▶ _What you should do_: Determine how many lines in the entries below contain "Tilmeld", and output only that number.

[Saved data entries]
============================================================

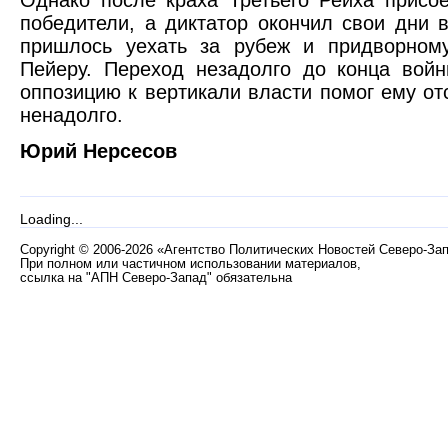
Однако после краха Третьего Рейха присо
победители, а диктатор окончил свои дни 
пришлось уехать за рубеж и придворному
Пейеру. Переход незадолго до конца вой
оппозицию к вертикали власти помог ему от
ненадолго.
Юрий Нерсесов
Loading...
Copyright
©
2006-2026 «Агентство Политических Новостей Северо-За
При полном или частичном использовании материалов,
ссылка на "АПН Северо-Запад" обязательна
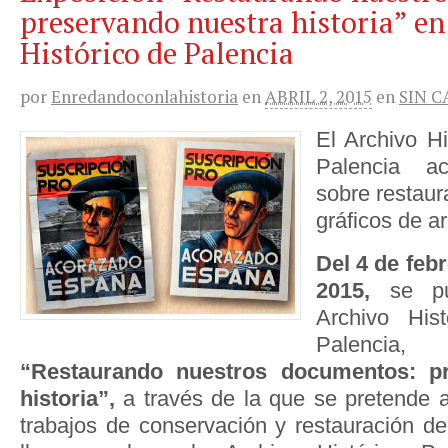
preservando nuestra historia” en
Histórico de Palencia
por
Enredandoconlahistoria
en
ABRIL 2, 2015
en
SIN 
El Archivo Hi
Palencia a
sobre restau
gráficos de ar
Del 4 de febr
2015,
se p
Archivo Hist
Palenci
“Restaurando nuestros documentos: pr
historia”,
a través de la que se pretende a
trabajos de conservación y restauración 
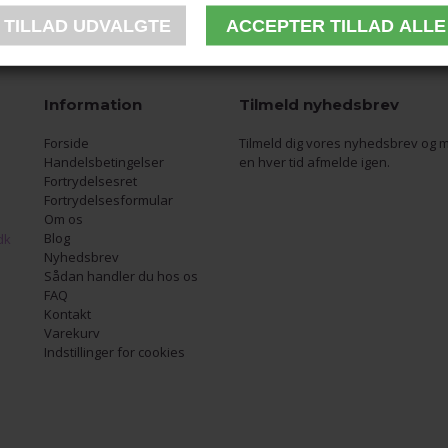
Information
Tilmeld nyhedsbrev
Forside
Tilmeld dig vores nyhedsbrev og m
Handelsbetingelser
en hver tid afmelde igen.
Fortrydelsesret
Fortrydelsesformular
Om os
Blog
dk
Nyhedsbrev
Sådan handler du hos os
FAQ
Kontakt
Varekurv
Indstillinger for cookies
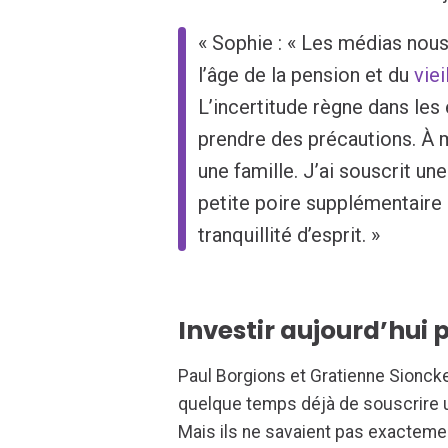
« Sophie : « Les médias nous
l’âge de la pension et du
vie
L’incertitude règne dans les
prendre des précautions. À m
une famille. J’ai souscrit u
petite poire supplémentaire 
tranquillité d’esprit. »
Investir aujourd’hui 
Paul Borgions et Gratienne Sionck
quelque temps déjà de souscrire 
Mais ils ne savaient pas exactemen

============================================================

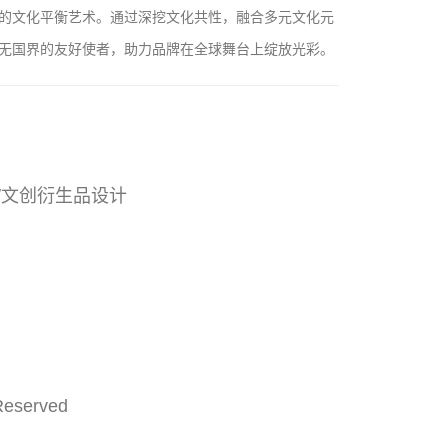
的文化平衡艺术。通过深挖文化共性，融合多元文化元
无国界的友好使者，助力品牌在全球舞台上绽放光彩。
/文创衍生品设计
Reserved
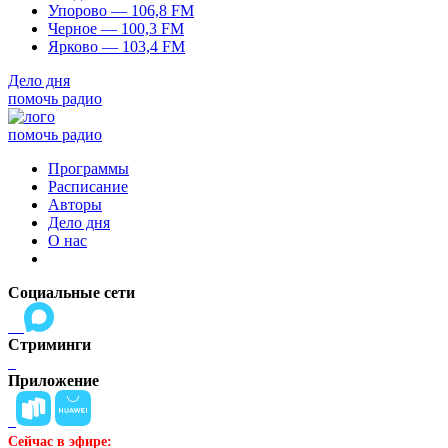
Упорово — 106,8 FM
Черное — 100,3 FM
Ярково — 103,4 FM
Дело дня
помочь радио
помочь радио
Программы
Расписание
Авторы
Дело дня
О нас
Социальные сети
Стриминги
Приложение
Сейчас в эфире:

============================================================

▶ _Answer for this exercise_: 2